I've dogeared one page in my copy of Galway Kinnell's The Book of Nightmares just so I can find my way back to these three lines I treasure:
Can it ever be true—
all bodies, one body, one light
made of everyone's darkness together?
How does a poet make a phrase interesting? This is entirely a question of the poet's craft, the things a writer says yes or no to to create a quality product.
The best place to start, in my opinion, is with technicalities.
The lines expand gracefully in length: six syllables in the first, eight in the second, ten in the last. It's visually elegant.

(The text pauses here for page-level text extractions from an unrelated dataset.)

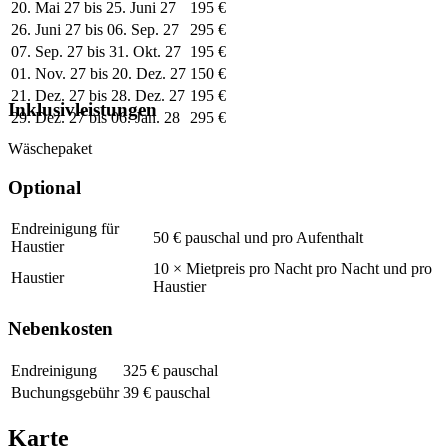
20. Mai 27 bis 25. Juni 27
195 €
26. Juni 27 bis 06. Sep. 27
295 €
07. Sep. 27 bis 31. Okt. 27
195 €
01. Nov. 27 bis 20. Dez. 27
150 €
21. Dez. 27 bis 28. Dez. 27
195 €
Inklusivleistungen
29. Dez. 27 bis 06. Jan. 28
295 €
Wäschepaket
Optional
Endreinigung für
50 € pauschal und pro Aufenthalt
Haustier
10 × Mietpreis pro Nacht pro Nacht und pro
Haustier
Haustier
Nebenkosten
Endreinigung
325 € pauschal
Buchungsgebühr
39 € pauschal
Karte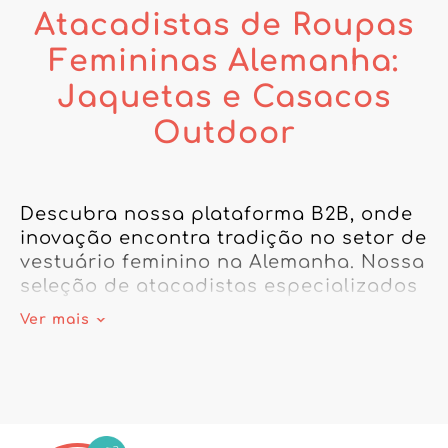
Atacadistas de Roupas
Femininas Alemanha:
Jaquetas e Casacos
Outdoor
Descubra nossa plataforma B2B, onde 
inovação encontra tradição no setor de 
vestuário feminino na Alemanha. Nossa 
seleção de atacadistas especializados 
oferece acesso direto a uma variedade 
Ver mais
de roupas femininas alemãs, desde 
jaquetas a casacos, incluindo 
doudounes e parkas. Essas roupas 
alemãs online permitem que você 
diversifique sua oferta com 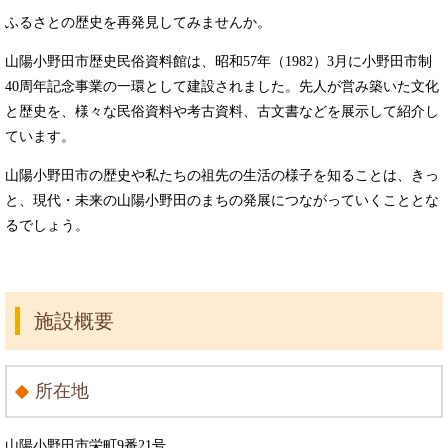
ふるさとの歴史を再発見してみませんか。
山陽小野田市歴史民俗資料館は、昭和57年（1982）3月に小野田市制
40周年記念事業の一環として建設されました。先人が営み築いた文化
と歴史を、様々な民俗資料や考古資料、古文書などを展示して紹介し
ています。
山陽小野田市の歴史や私たちの祖先の生活の様子を知ることは、きっ
と、現代・未来の山陽小野田のまちの発展につながっていくこととな
るでしょう。
施設概要
所在地
山陽小野田市栄町9番21号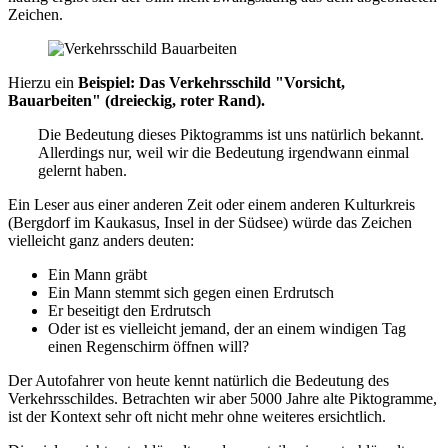
Zeichen.
Hierzu ein
Beispiel: Das
Verkehrsschild "Vorsicht,
Bauarbeiten"
(dreieckig, roter Rand).
Die Bedeutung dieses Piktogramms ist uns natürlich bekannt.
Allerdings nur, weil wir die Bedeutung irgendwann einmal
gelernt haben.
Ein Leser aus einer anderen Zeit oder einem anderen Kulturkreis
(Bergdorf im Kaukasus, Insel in der Südsee) würde das Zeichen
vielleicht ganz anders deuten:
Ein Mann gräbt
Ein Mann stemmt sich gegen einen Erdrutsch
Er beseitigt den Erdrutsch
Oder ist es vielleicht jemand, der an einem windigen Tag
einen Regenschirm öffnen will?
Der Autofahrer von heute kennt natürlich die Bedeutung des
Verkehrsschildes. Betrachten wir aber 5000 Jahre alte Piktogramme,
ist der Kontext sehr oft nicht mehr ohne weiteres ersichtlich.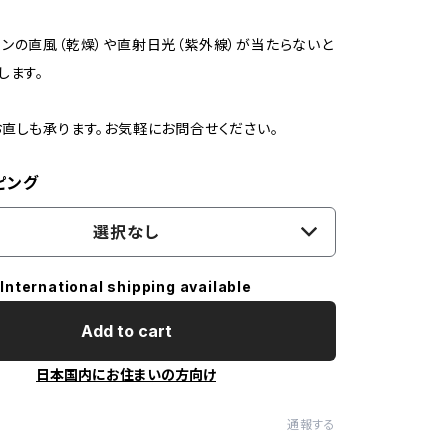
ンの直風（乾燥）や直射日光（紫外線）が当たらないと
します。
直しも承ります。お気軽にお問合せください。
ピング
選択なし
International shipping available
Add to cart
日本国内にお住まいの方向け
通報する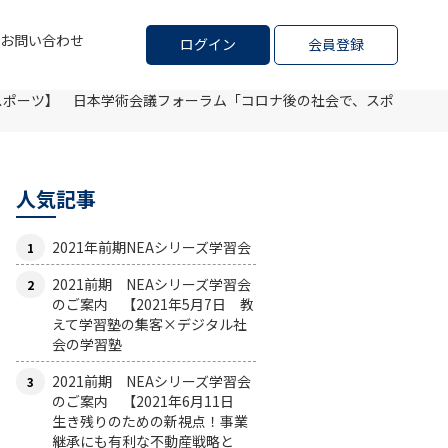
お問い合わせ
ログイン
会員登録
スポーツ】 日本学術会議フォーラム「コロナ後の社会で、スポ
人気記事
2021年前期NEAシリーズ学習会
2021前期 NEAシリーズ学習会
のご案内 【2021年5月7日 教
えて学習塾の集客×デジタル社
会の学習塾
2021前期 NEAシリーズ学習会
のご案内 【2021年6月11日
生き残りのための新視点！事業
継承にも有利な不動産戦略と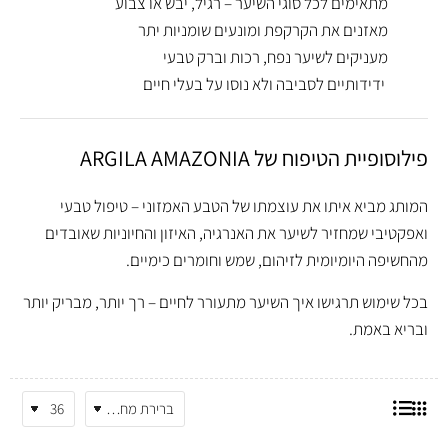
מתאימים לכל סוגי השיער – רגיל, יבש או צבוע
מאזנים את הקרקפת ומונעים שומניות יתר
מעניקים לשיער נפח, רכות וברק טבעי
ידידותיים לסביבה ולא נוסו על בעלי חיים
פילוסופיית הטיפוח של ARGILA AMAZONIA
המותג מביא איתו את עוצמתו של הטבע האמזוני – טיפול טבעי
ואפקטיבי שמחזיר לשיער את האנרגיה, האיזון והחיוניות שאובדים
מהחשיפה היומיומית לזיהום, שמש וחומרים כימיים.
בכל שימוש תרגישו איך השיער מתעורר לחיים – רך יותר, מבריק יותר
ובריא באמת.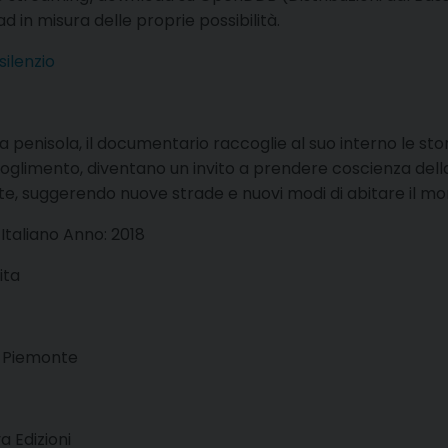
in misura delle proprie possibilità.
ilenzio
a penisola, il documentario raccoglie al suo interno le storie
ccoglimento, diventano un invito a prendere coscienza del
tante, suggerendo nuove strade e nuovi modi di abitare il m
Italiano Anno: 2018
ita
o Piemonte
a Edizioni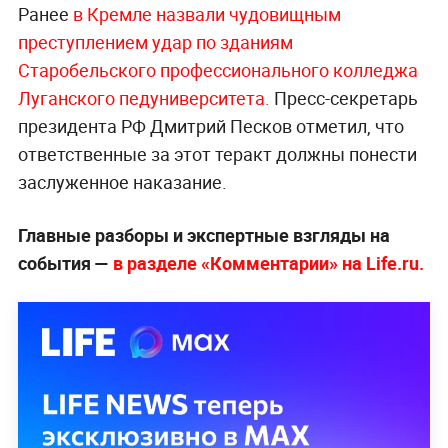
Ранее
в Кремле назвали чудовищным
преступлением удар по зданиям
Старобельского профессионального колледжа
Луганского педуниверситета.
Пресс-секретарь
президента РФ Дмитрий Песков отметил, что
ответственные за этот теракт должны понести
заслуженное наказание.
Главные разборы и экспертные взгляды на
события —
в разделе «Комментарии» на Life.ru.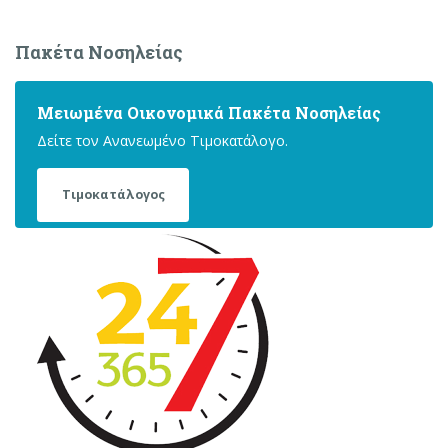
Πακέτα Νοσηλείας
Μειωμένα Οικονομικά Πακέτα Νοσηλείας
Δείτε τον Ανανεωμένο Τιμοκατάλογο.
Τιμοκατάλογος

Letters and punctuation accumulate gradually to give a feeling of order and conclusiveness despite the ending question mark.

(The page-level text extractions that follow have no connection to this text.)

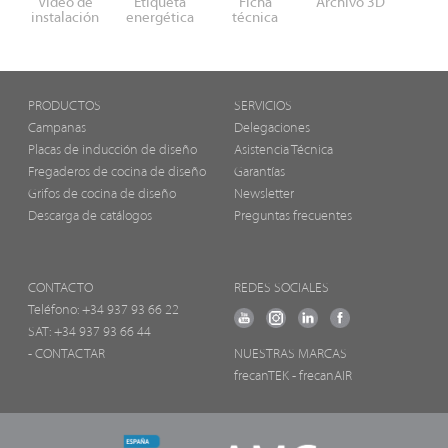
Video de
Etiqueta
Ficha
Archivo 3D
instalación
energética
técnica
PRODUCTOS
SERVICIOS
Campanas
Delegaciones
Placas de inducción de diseño
Asistencia Técnica
Fregaderos de cocina de diseño
Garantías
Grifos de cocina de diseño
Newsletter
Descarga de catálogos
Preguntas frecuentes
CONTACTO
REDES SOCIALES
Teléfono:
+34 937 93 66 22
SAT: +34 937 93 66 44
- CONTACTAR
NUESTRAS MARCAS
frecanTEK
- frecanAIR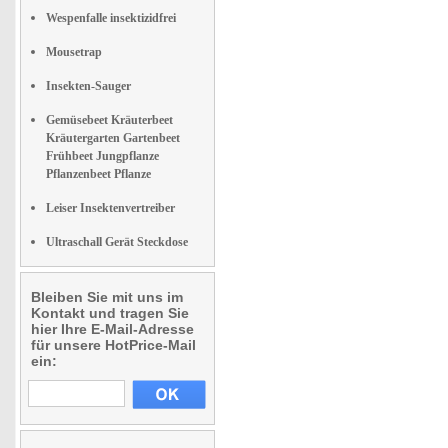
Wespenfalle insektizidfrei
Mousetrap
Insekten-Sauger
Gemüsebeet Kräuterbeet
Kräutergarten Gartenbeet
Frühbeet Jungpflanze
Pflanzenbeet Pflanze
Leiser Insektenvertreiber
Ultraschall Gerät Steckdose
Bleiben Sie mit uns im
Kontakt und tragen Sie
hier Ihre E-Mail-Adresse
für unsere HotPrice-Mail
ein: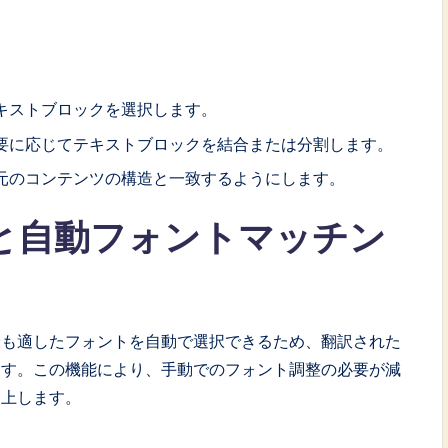
。
キストブロックを選択します。
要に応じてテキストブロックを結合または分割します。
元のコンテンツの構造と一致するようにします。
応と自動フォントマッチン
最も適したフォントを自動で選択できるため、翻訳された
ます。この機能により、手動でのフォント調整の必要が減
向上します。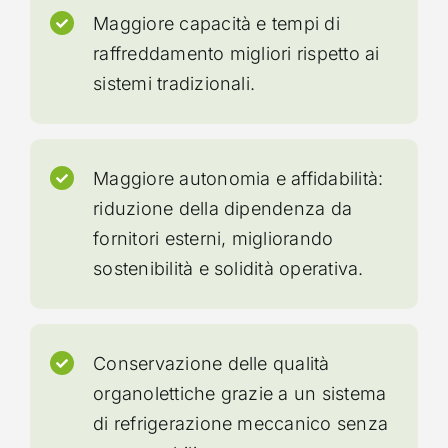
Maggiore capacità e tempi di
raffreddamento migliori rispetto ai
sistemi tradizionali.
Maggiore autonomia e affidabilità:
riduzione della dipendenza da
fornitori esterni, migliorando
sostenibilità e solidità operativa.
Conservazione delle qualità
organolettiche grazie a un sistema
di refrigerazione meccanico senza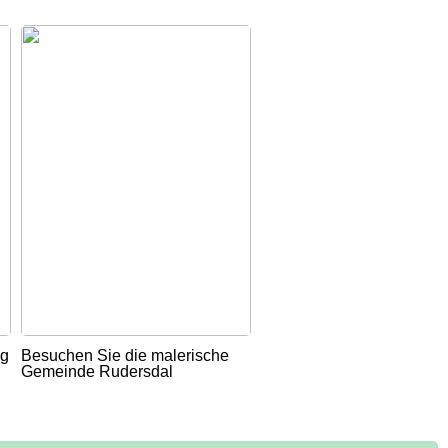
ug
Besuchen Sie die malerische
Gemeinde Rudersdal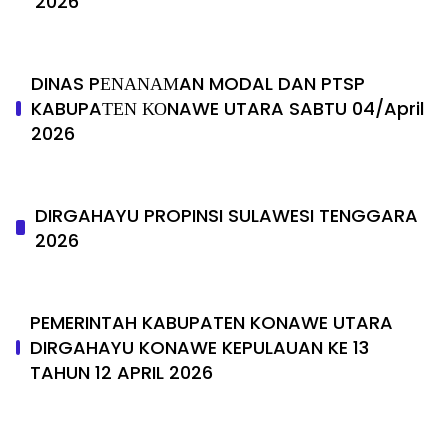
2026
DINAS PΕΝΑΝΑΜAN MODAL DAN PTSP
KABUPAΤΕΝ ΚΟNAWE UTARA SABTU 04/April
2026
DIRGAHAYU PROPINSI SULAWESI TENGGARA
2026
PEMERINTAH KABUPATEN KONAWE UTARA
DIRGAHAYU KONAWE KEPULAUAN KE 13
TAHUN 12 APRIL 2026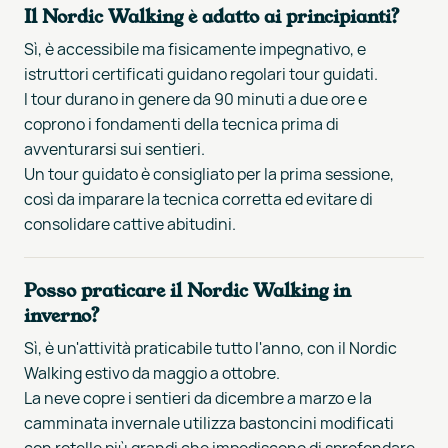
Il Nordic Walking è adatto ai principianti?
Sì, è accessibile ma fisicamente impegnativo, e
istruttori certificati guidano regolari tour guidati.
I tour durano in genere da 90 minuti a due ore e
coprono i fondamenti della tecnica prima di
avventurarsi sui sentieri.
Un tour guidato è consigliato per la prima sessione,
così da imparare la tecnica corretta ed evitare di
consolidare cattive abitudini.
Posso praticare il Nordic Walking in
inverno?
Sì, è un'attività praticabile tutto l'anno, con il Nordic
Walking estivo da maggio a ottobre.
La neve copre i sentieri da dicembre a marzo e la
camminata invernale utilizza bastoncini modificati
con rotelle più grandi che impediscono di sprofondare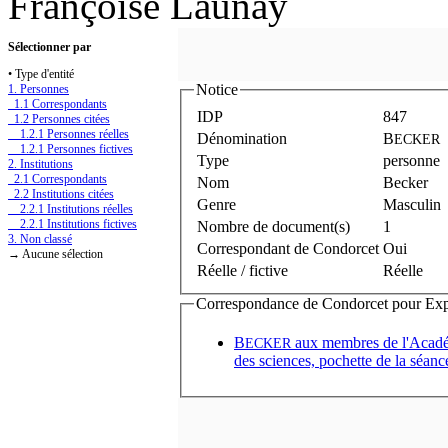
Françoise Launay
Sélectionner par
• Type d'entité
Notice
1. Personnes
1.1 Correspondants
IDP
847
1.2 Personnes citées
1.2.1 Personnes réelles
Dénomination
B
ECKER
1.2.1 Personnes fictives
Type
personne
2. Institutions
2.1 Correspondants
Nom
Becker
2.2 Institutions citées
Genre
Masculin
2.2.1 Institutions réelles
2.2.1 Institutions fictives
Nombre de document(s)
1
3. Non classé
Correspondant de Condorcet
Oui
→ Aucune sélection
Réelle / fictive
Réelle
Correspondance de Condorcet pour Expédi
B
aux membres de l'Aca
ECKER
des sciences, pochette de la séa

Over only sixteen words Kinnell paints with a wide range of vowel sounds: Can, all / dark- / bodies / body, made, ever / every-, be, it, light, one / of / -one's, to- / true. Feel those sounds resonate in your mouth and in your throat. It's refreshing.
Likewise there's a great variety of consonants, from the initial velar plosive "Can" to the labial-dental rhythm of "bodies"/"body" to the endlessly repeatable "darkness together". "Darkness together": feel the sound move from the front of your mouth to the back, popping on the "d" and the "g". Feel your tongue slide pull back in your mouth when you say "-ther".

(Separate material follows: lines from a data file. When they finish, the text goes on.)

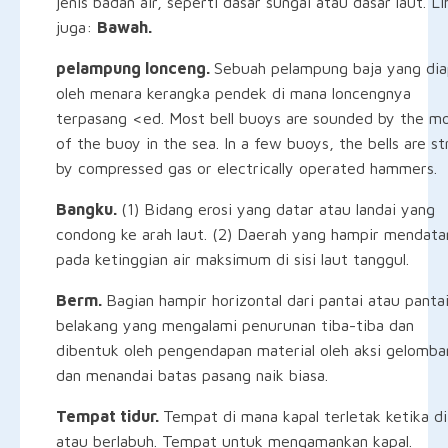
jenis badan air, seperti dasar sungai atau dasar laut. Li
juga:
Bawah.
pelampung lonceng.
Sebuah pelampung baja yang dia
oleh menara kerangka pendek di mana loncengnya
terpasang <ed. Most bell buoys are sounded by the m
of the buoy in the sea. In a few buoys, the bells are st
by compressed gas or electrically operated hammers.
Bangku.
(1) Bidang erosi yang datar atau landai yang
condong ke arah laut. (2) Daerah yang hampir mendata
pada ketinggian air maksimum di sisi laut tanggul.
Berm.
Bagian hampir horizontal dari pantai atau panta
belakang yang mengalami penurunan tiba-tiba dan
dibentuk oleh pengendapan material oleh aksi gelomba
dan menandai batas pasang naik biasa.
Tempat tidur.
Tempat di mana kapal terletak ketika di
atau berlabuh. Tempat untuk mengamankan kapal.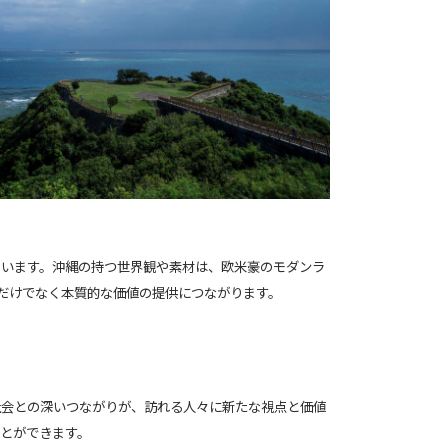
ています。沖縄の持つ世界観や素材は、欧米豪のモダンラ
価値だけでなく本質的な価値の提供につながります。
社会との深いつながりが、訪れる人々に新たな視点と価値
とができます。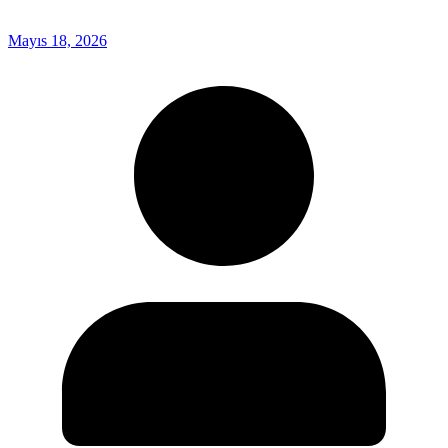
Mayıs 18, 2026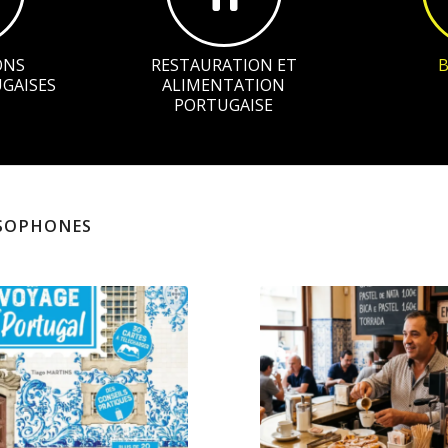
ONS
RESTAURATION ET
GAISES
ALIMENTATION
PORTUGAISE
USOPHONES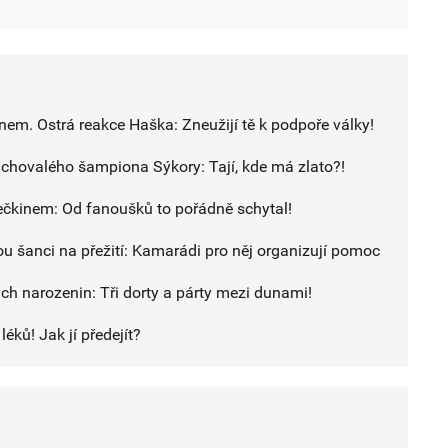
inem. Ostrá reakce Haška: Zneužijí tě k podpoře války!
achovalého šampiona Sýkory: Tají, kde má zlato?!
ečkinem: Od fanoušků to pořádně schytal!
u šanci na přežití: Kamarádi pro něj organizují pomoc
h narozenin: Tři dorty a párty mezi dunami!
éků! Jak jí předejít?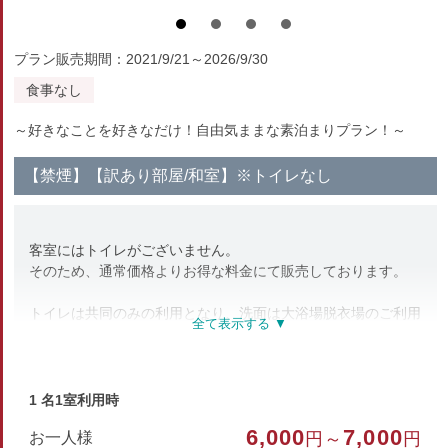
プラン販売期間：2021/9/21～2026/9/30
食事なし
～好きなことを好きなだけ！自由気ままな素泊まりプラン！～
【禁煙】【訳あり部屋/和室】※トイレなし
客室にはトイレがございません。
そのため、通常価格よりお得な料金にて販売しております。
トイレは共同のみの利用となり、洗面は大浴場脱衣場のご利用
となります。
その旨をご了承の上、ご予約くださいませ。
1 名1室利用時
部屋種別
6,000
7,000
お一人様
円～
円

(If you're not familiar with phonological terms there's a very handy chart in the Wikipedia article for English phonology.)
Most of a poem's attractiveness, for me, comes down to how it feels in my mouth. But what about the philosophical or spiritual content? Technical proficiency is what it takes to get my attention: now I need the poet to use that privileged position for some good end.
And really, I'm less sure about the spiritual value of these lines than I am of their technical quality. I like their irrationality:
...one light / made of everyone's darkness together?
Rationally speaking, light cannot be made of darkness. A thing cannot be composed of its opposite. Nor can all bodies be one body. So I guess the answer to the poetic speaker's question is a solid No.
So what's the use of asking in the first place? If the question contains its own answer — goes out of its way to provide evidence against itself — what's the use of writing it down? Is it just nonsense?
Well, yes, of course its nonsense. But then nonsense is a powerful and important thing. Poetry can explore the crucial ground between the writable and the readable. A poet can write for the imagination what cannot be read by reason. In encountering the impossible we see the real boundaries of possibility. By making us feel unfamiliar in language we see more clearly that illusive boundary where our fabricated reality ends and existence begins.
Then again maybe it can be true, from a certain point of view. When are all bodies one body? When is light actually a form of darkness?
In dreams, of course.
In dreams all bodies are the body of the dreamer. In dreams light isn't even light but an illusion made from the darkness of sleep. The dream the self made visible, darkness made visible.
Is Kinnell alluding to Paradise Lost here, to the famous scene in which Satan surveys hell for the first time?
At once as far as Angels kenn he views
The dismal Situation waste and wilde,
A Dungeon horrible, on all sides round
As one great Furnace flam'd, yet from those flames
No light, but rather darkness visible
Serv'd onely to discover sights of woe,
Regions of sorrow, doleful shades, where peace
And rest can never dwell, hope never comes
That comes to all; but torture without end
Still urges, and a fiery Deluge, fed
With ever-burning Sulphur unconsum'd.
Perhaps in the nightmare of total-self that is dreaming Kinnell's vision is possible. Can it ever be true? Yes, it can.
If I were really interested in getting down to the bottom of what these three lines mean then the obvious thing to do would be to read them in the context of the full poem.
But I don't like the rest of the poem.
Nothing against Galway Kinnell. His poetry just doesn't do much for me. For me, probably for the rest of my life, these lines of Kinnell's will just remain a bit of gorgeous nonsense that I return to every few years. I'll think about them for a little while and then put them back on the shelf. They're a playroom for my imagination. That's all.
And that's OK. Not all poems need to be all things to all people. As readers and as writers it's important to remember that we can love things in part, that we can take joy and strength and wisdom from the little bit of good in something we find otherwise unremarkable.
The world is big and life is short: love creatively.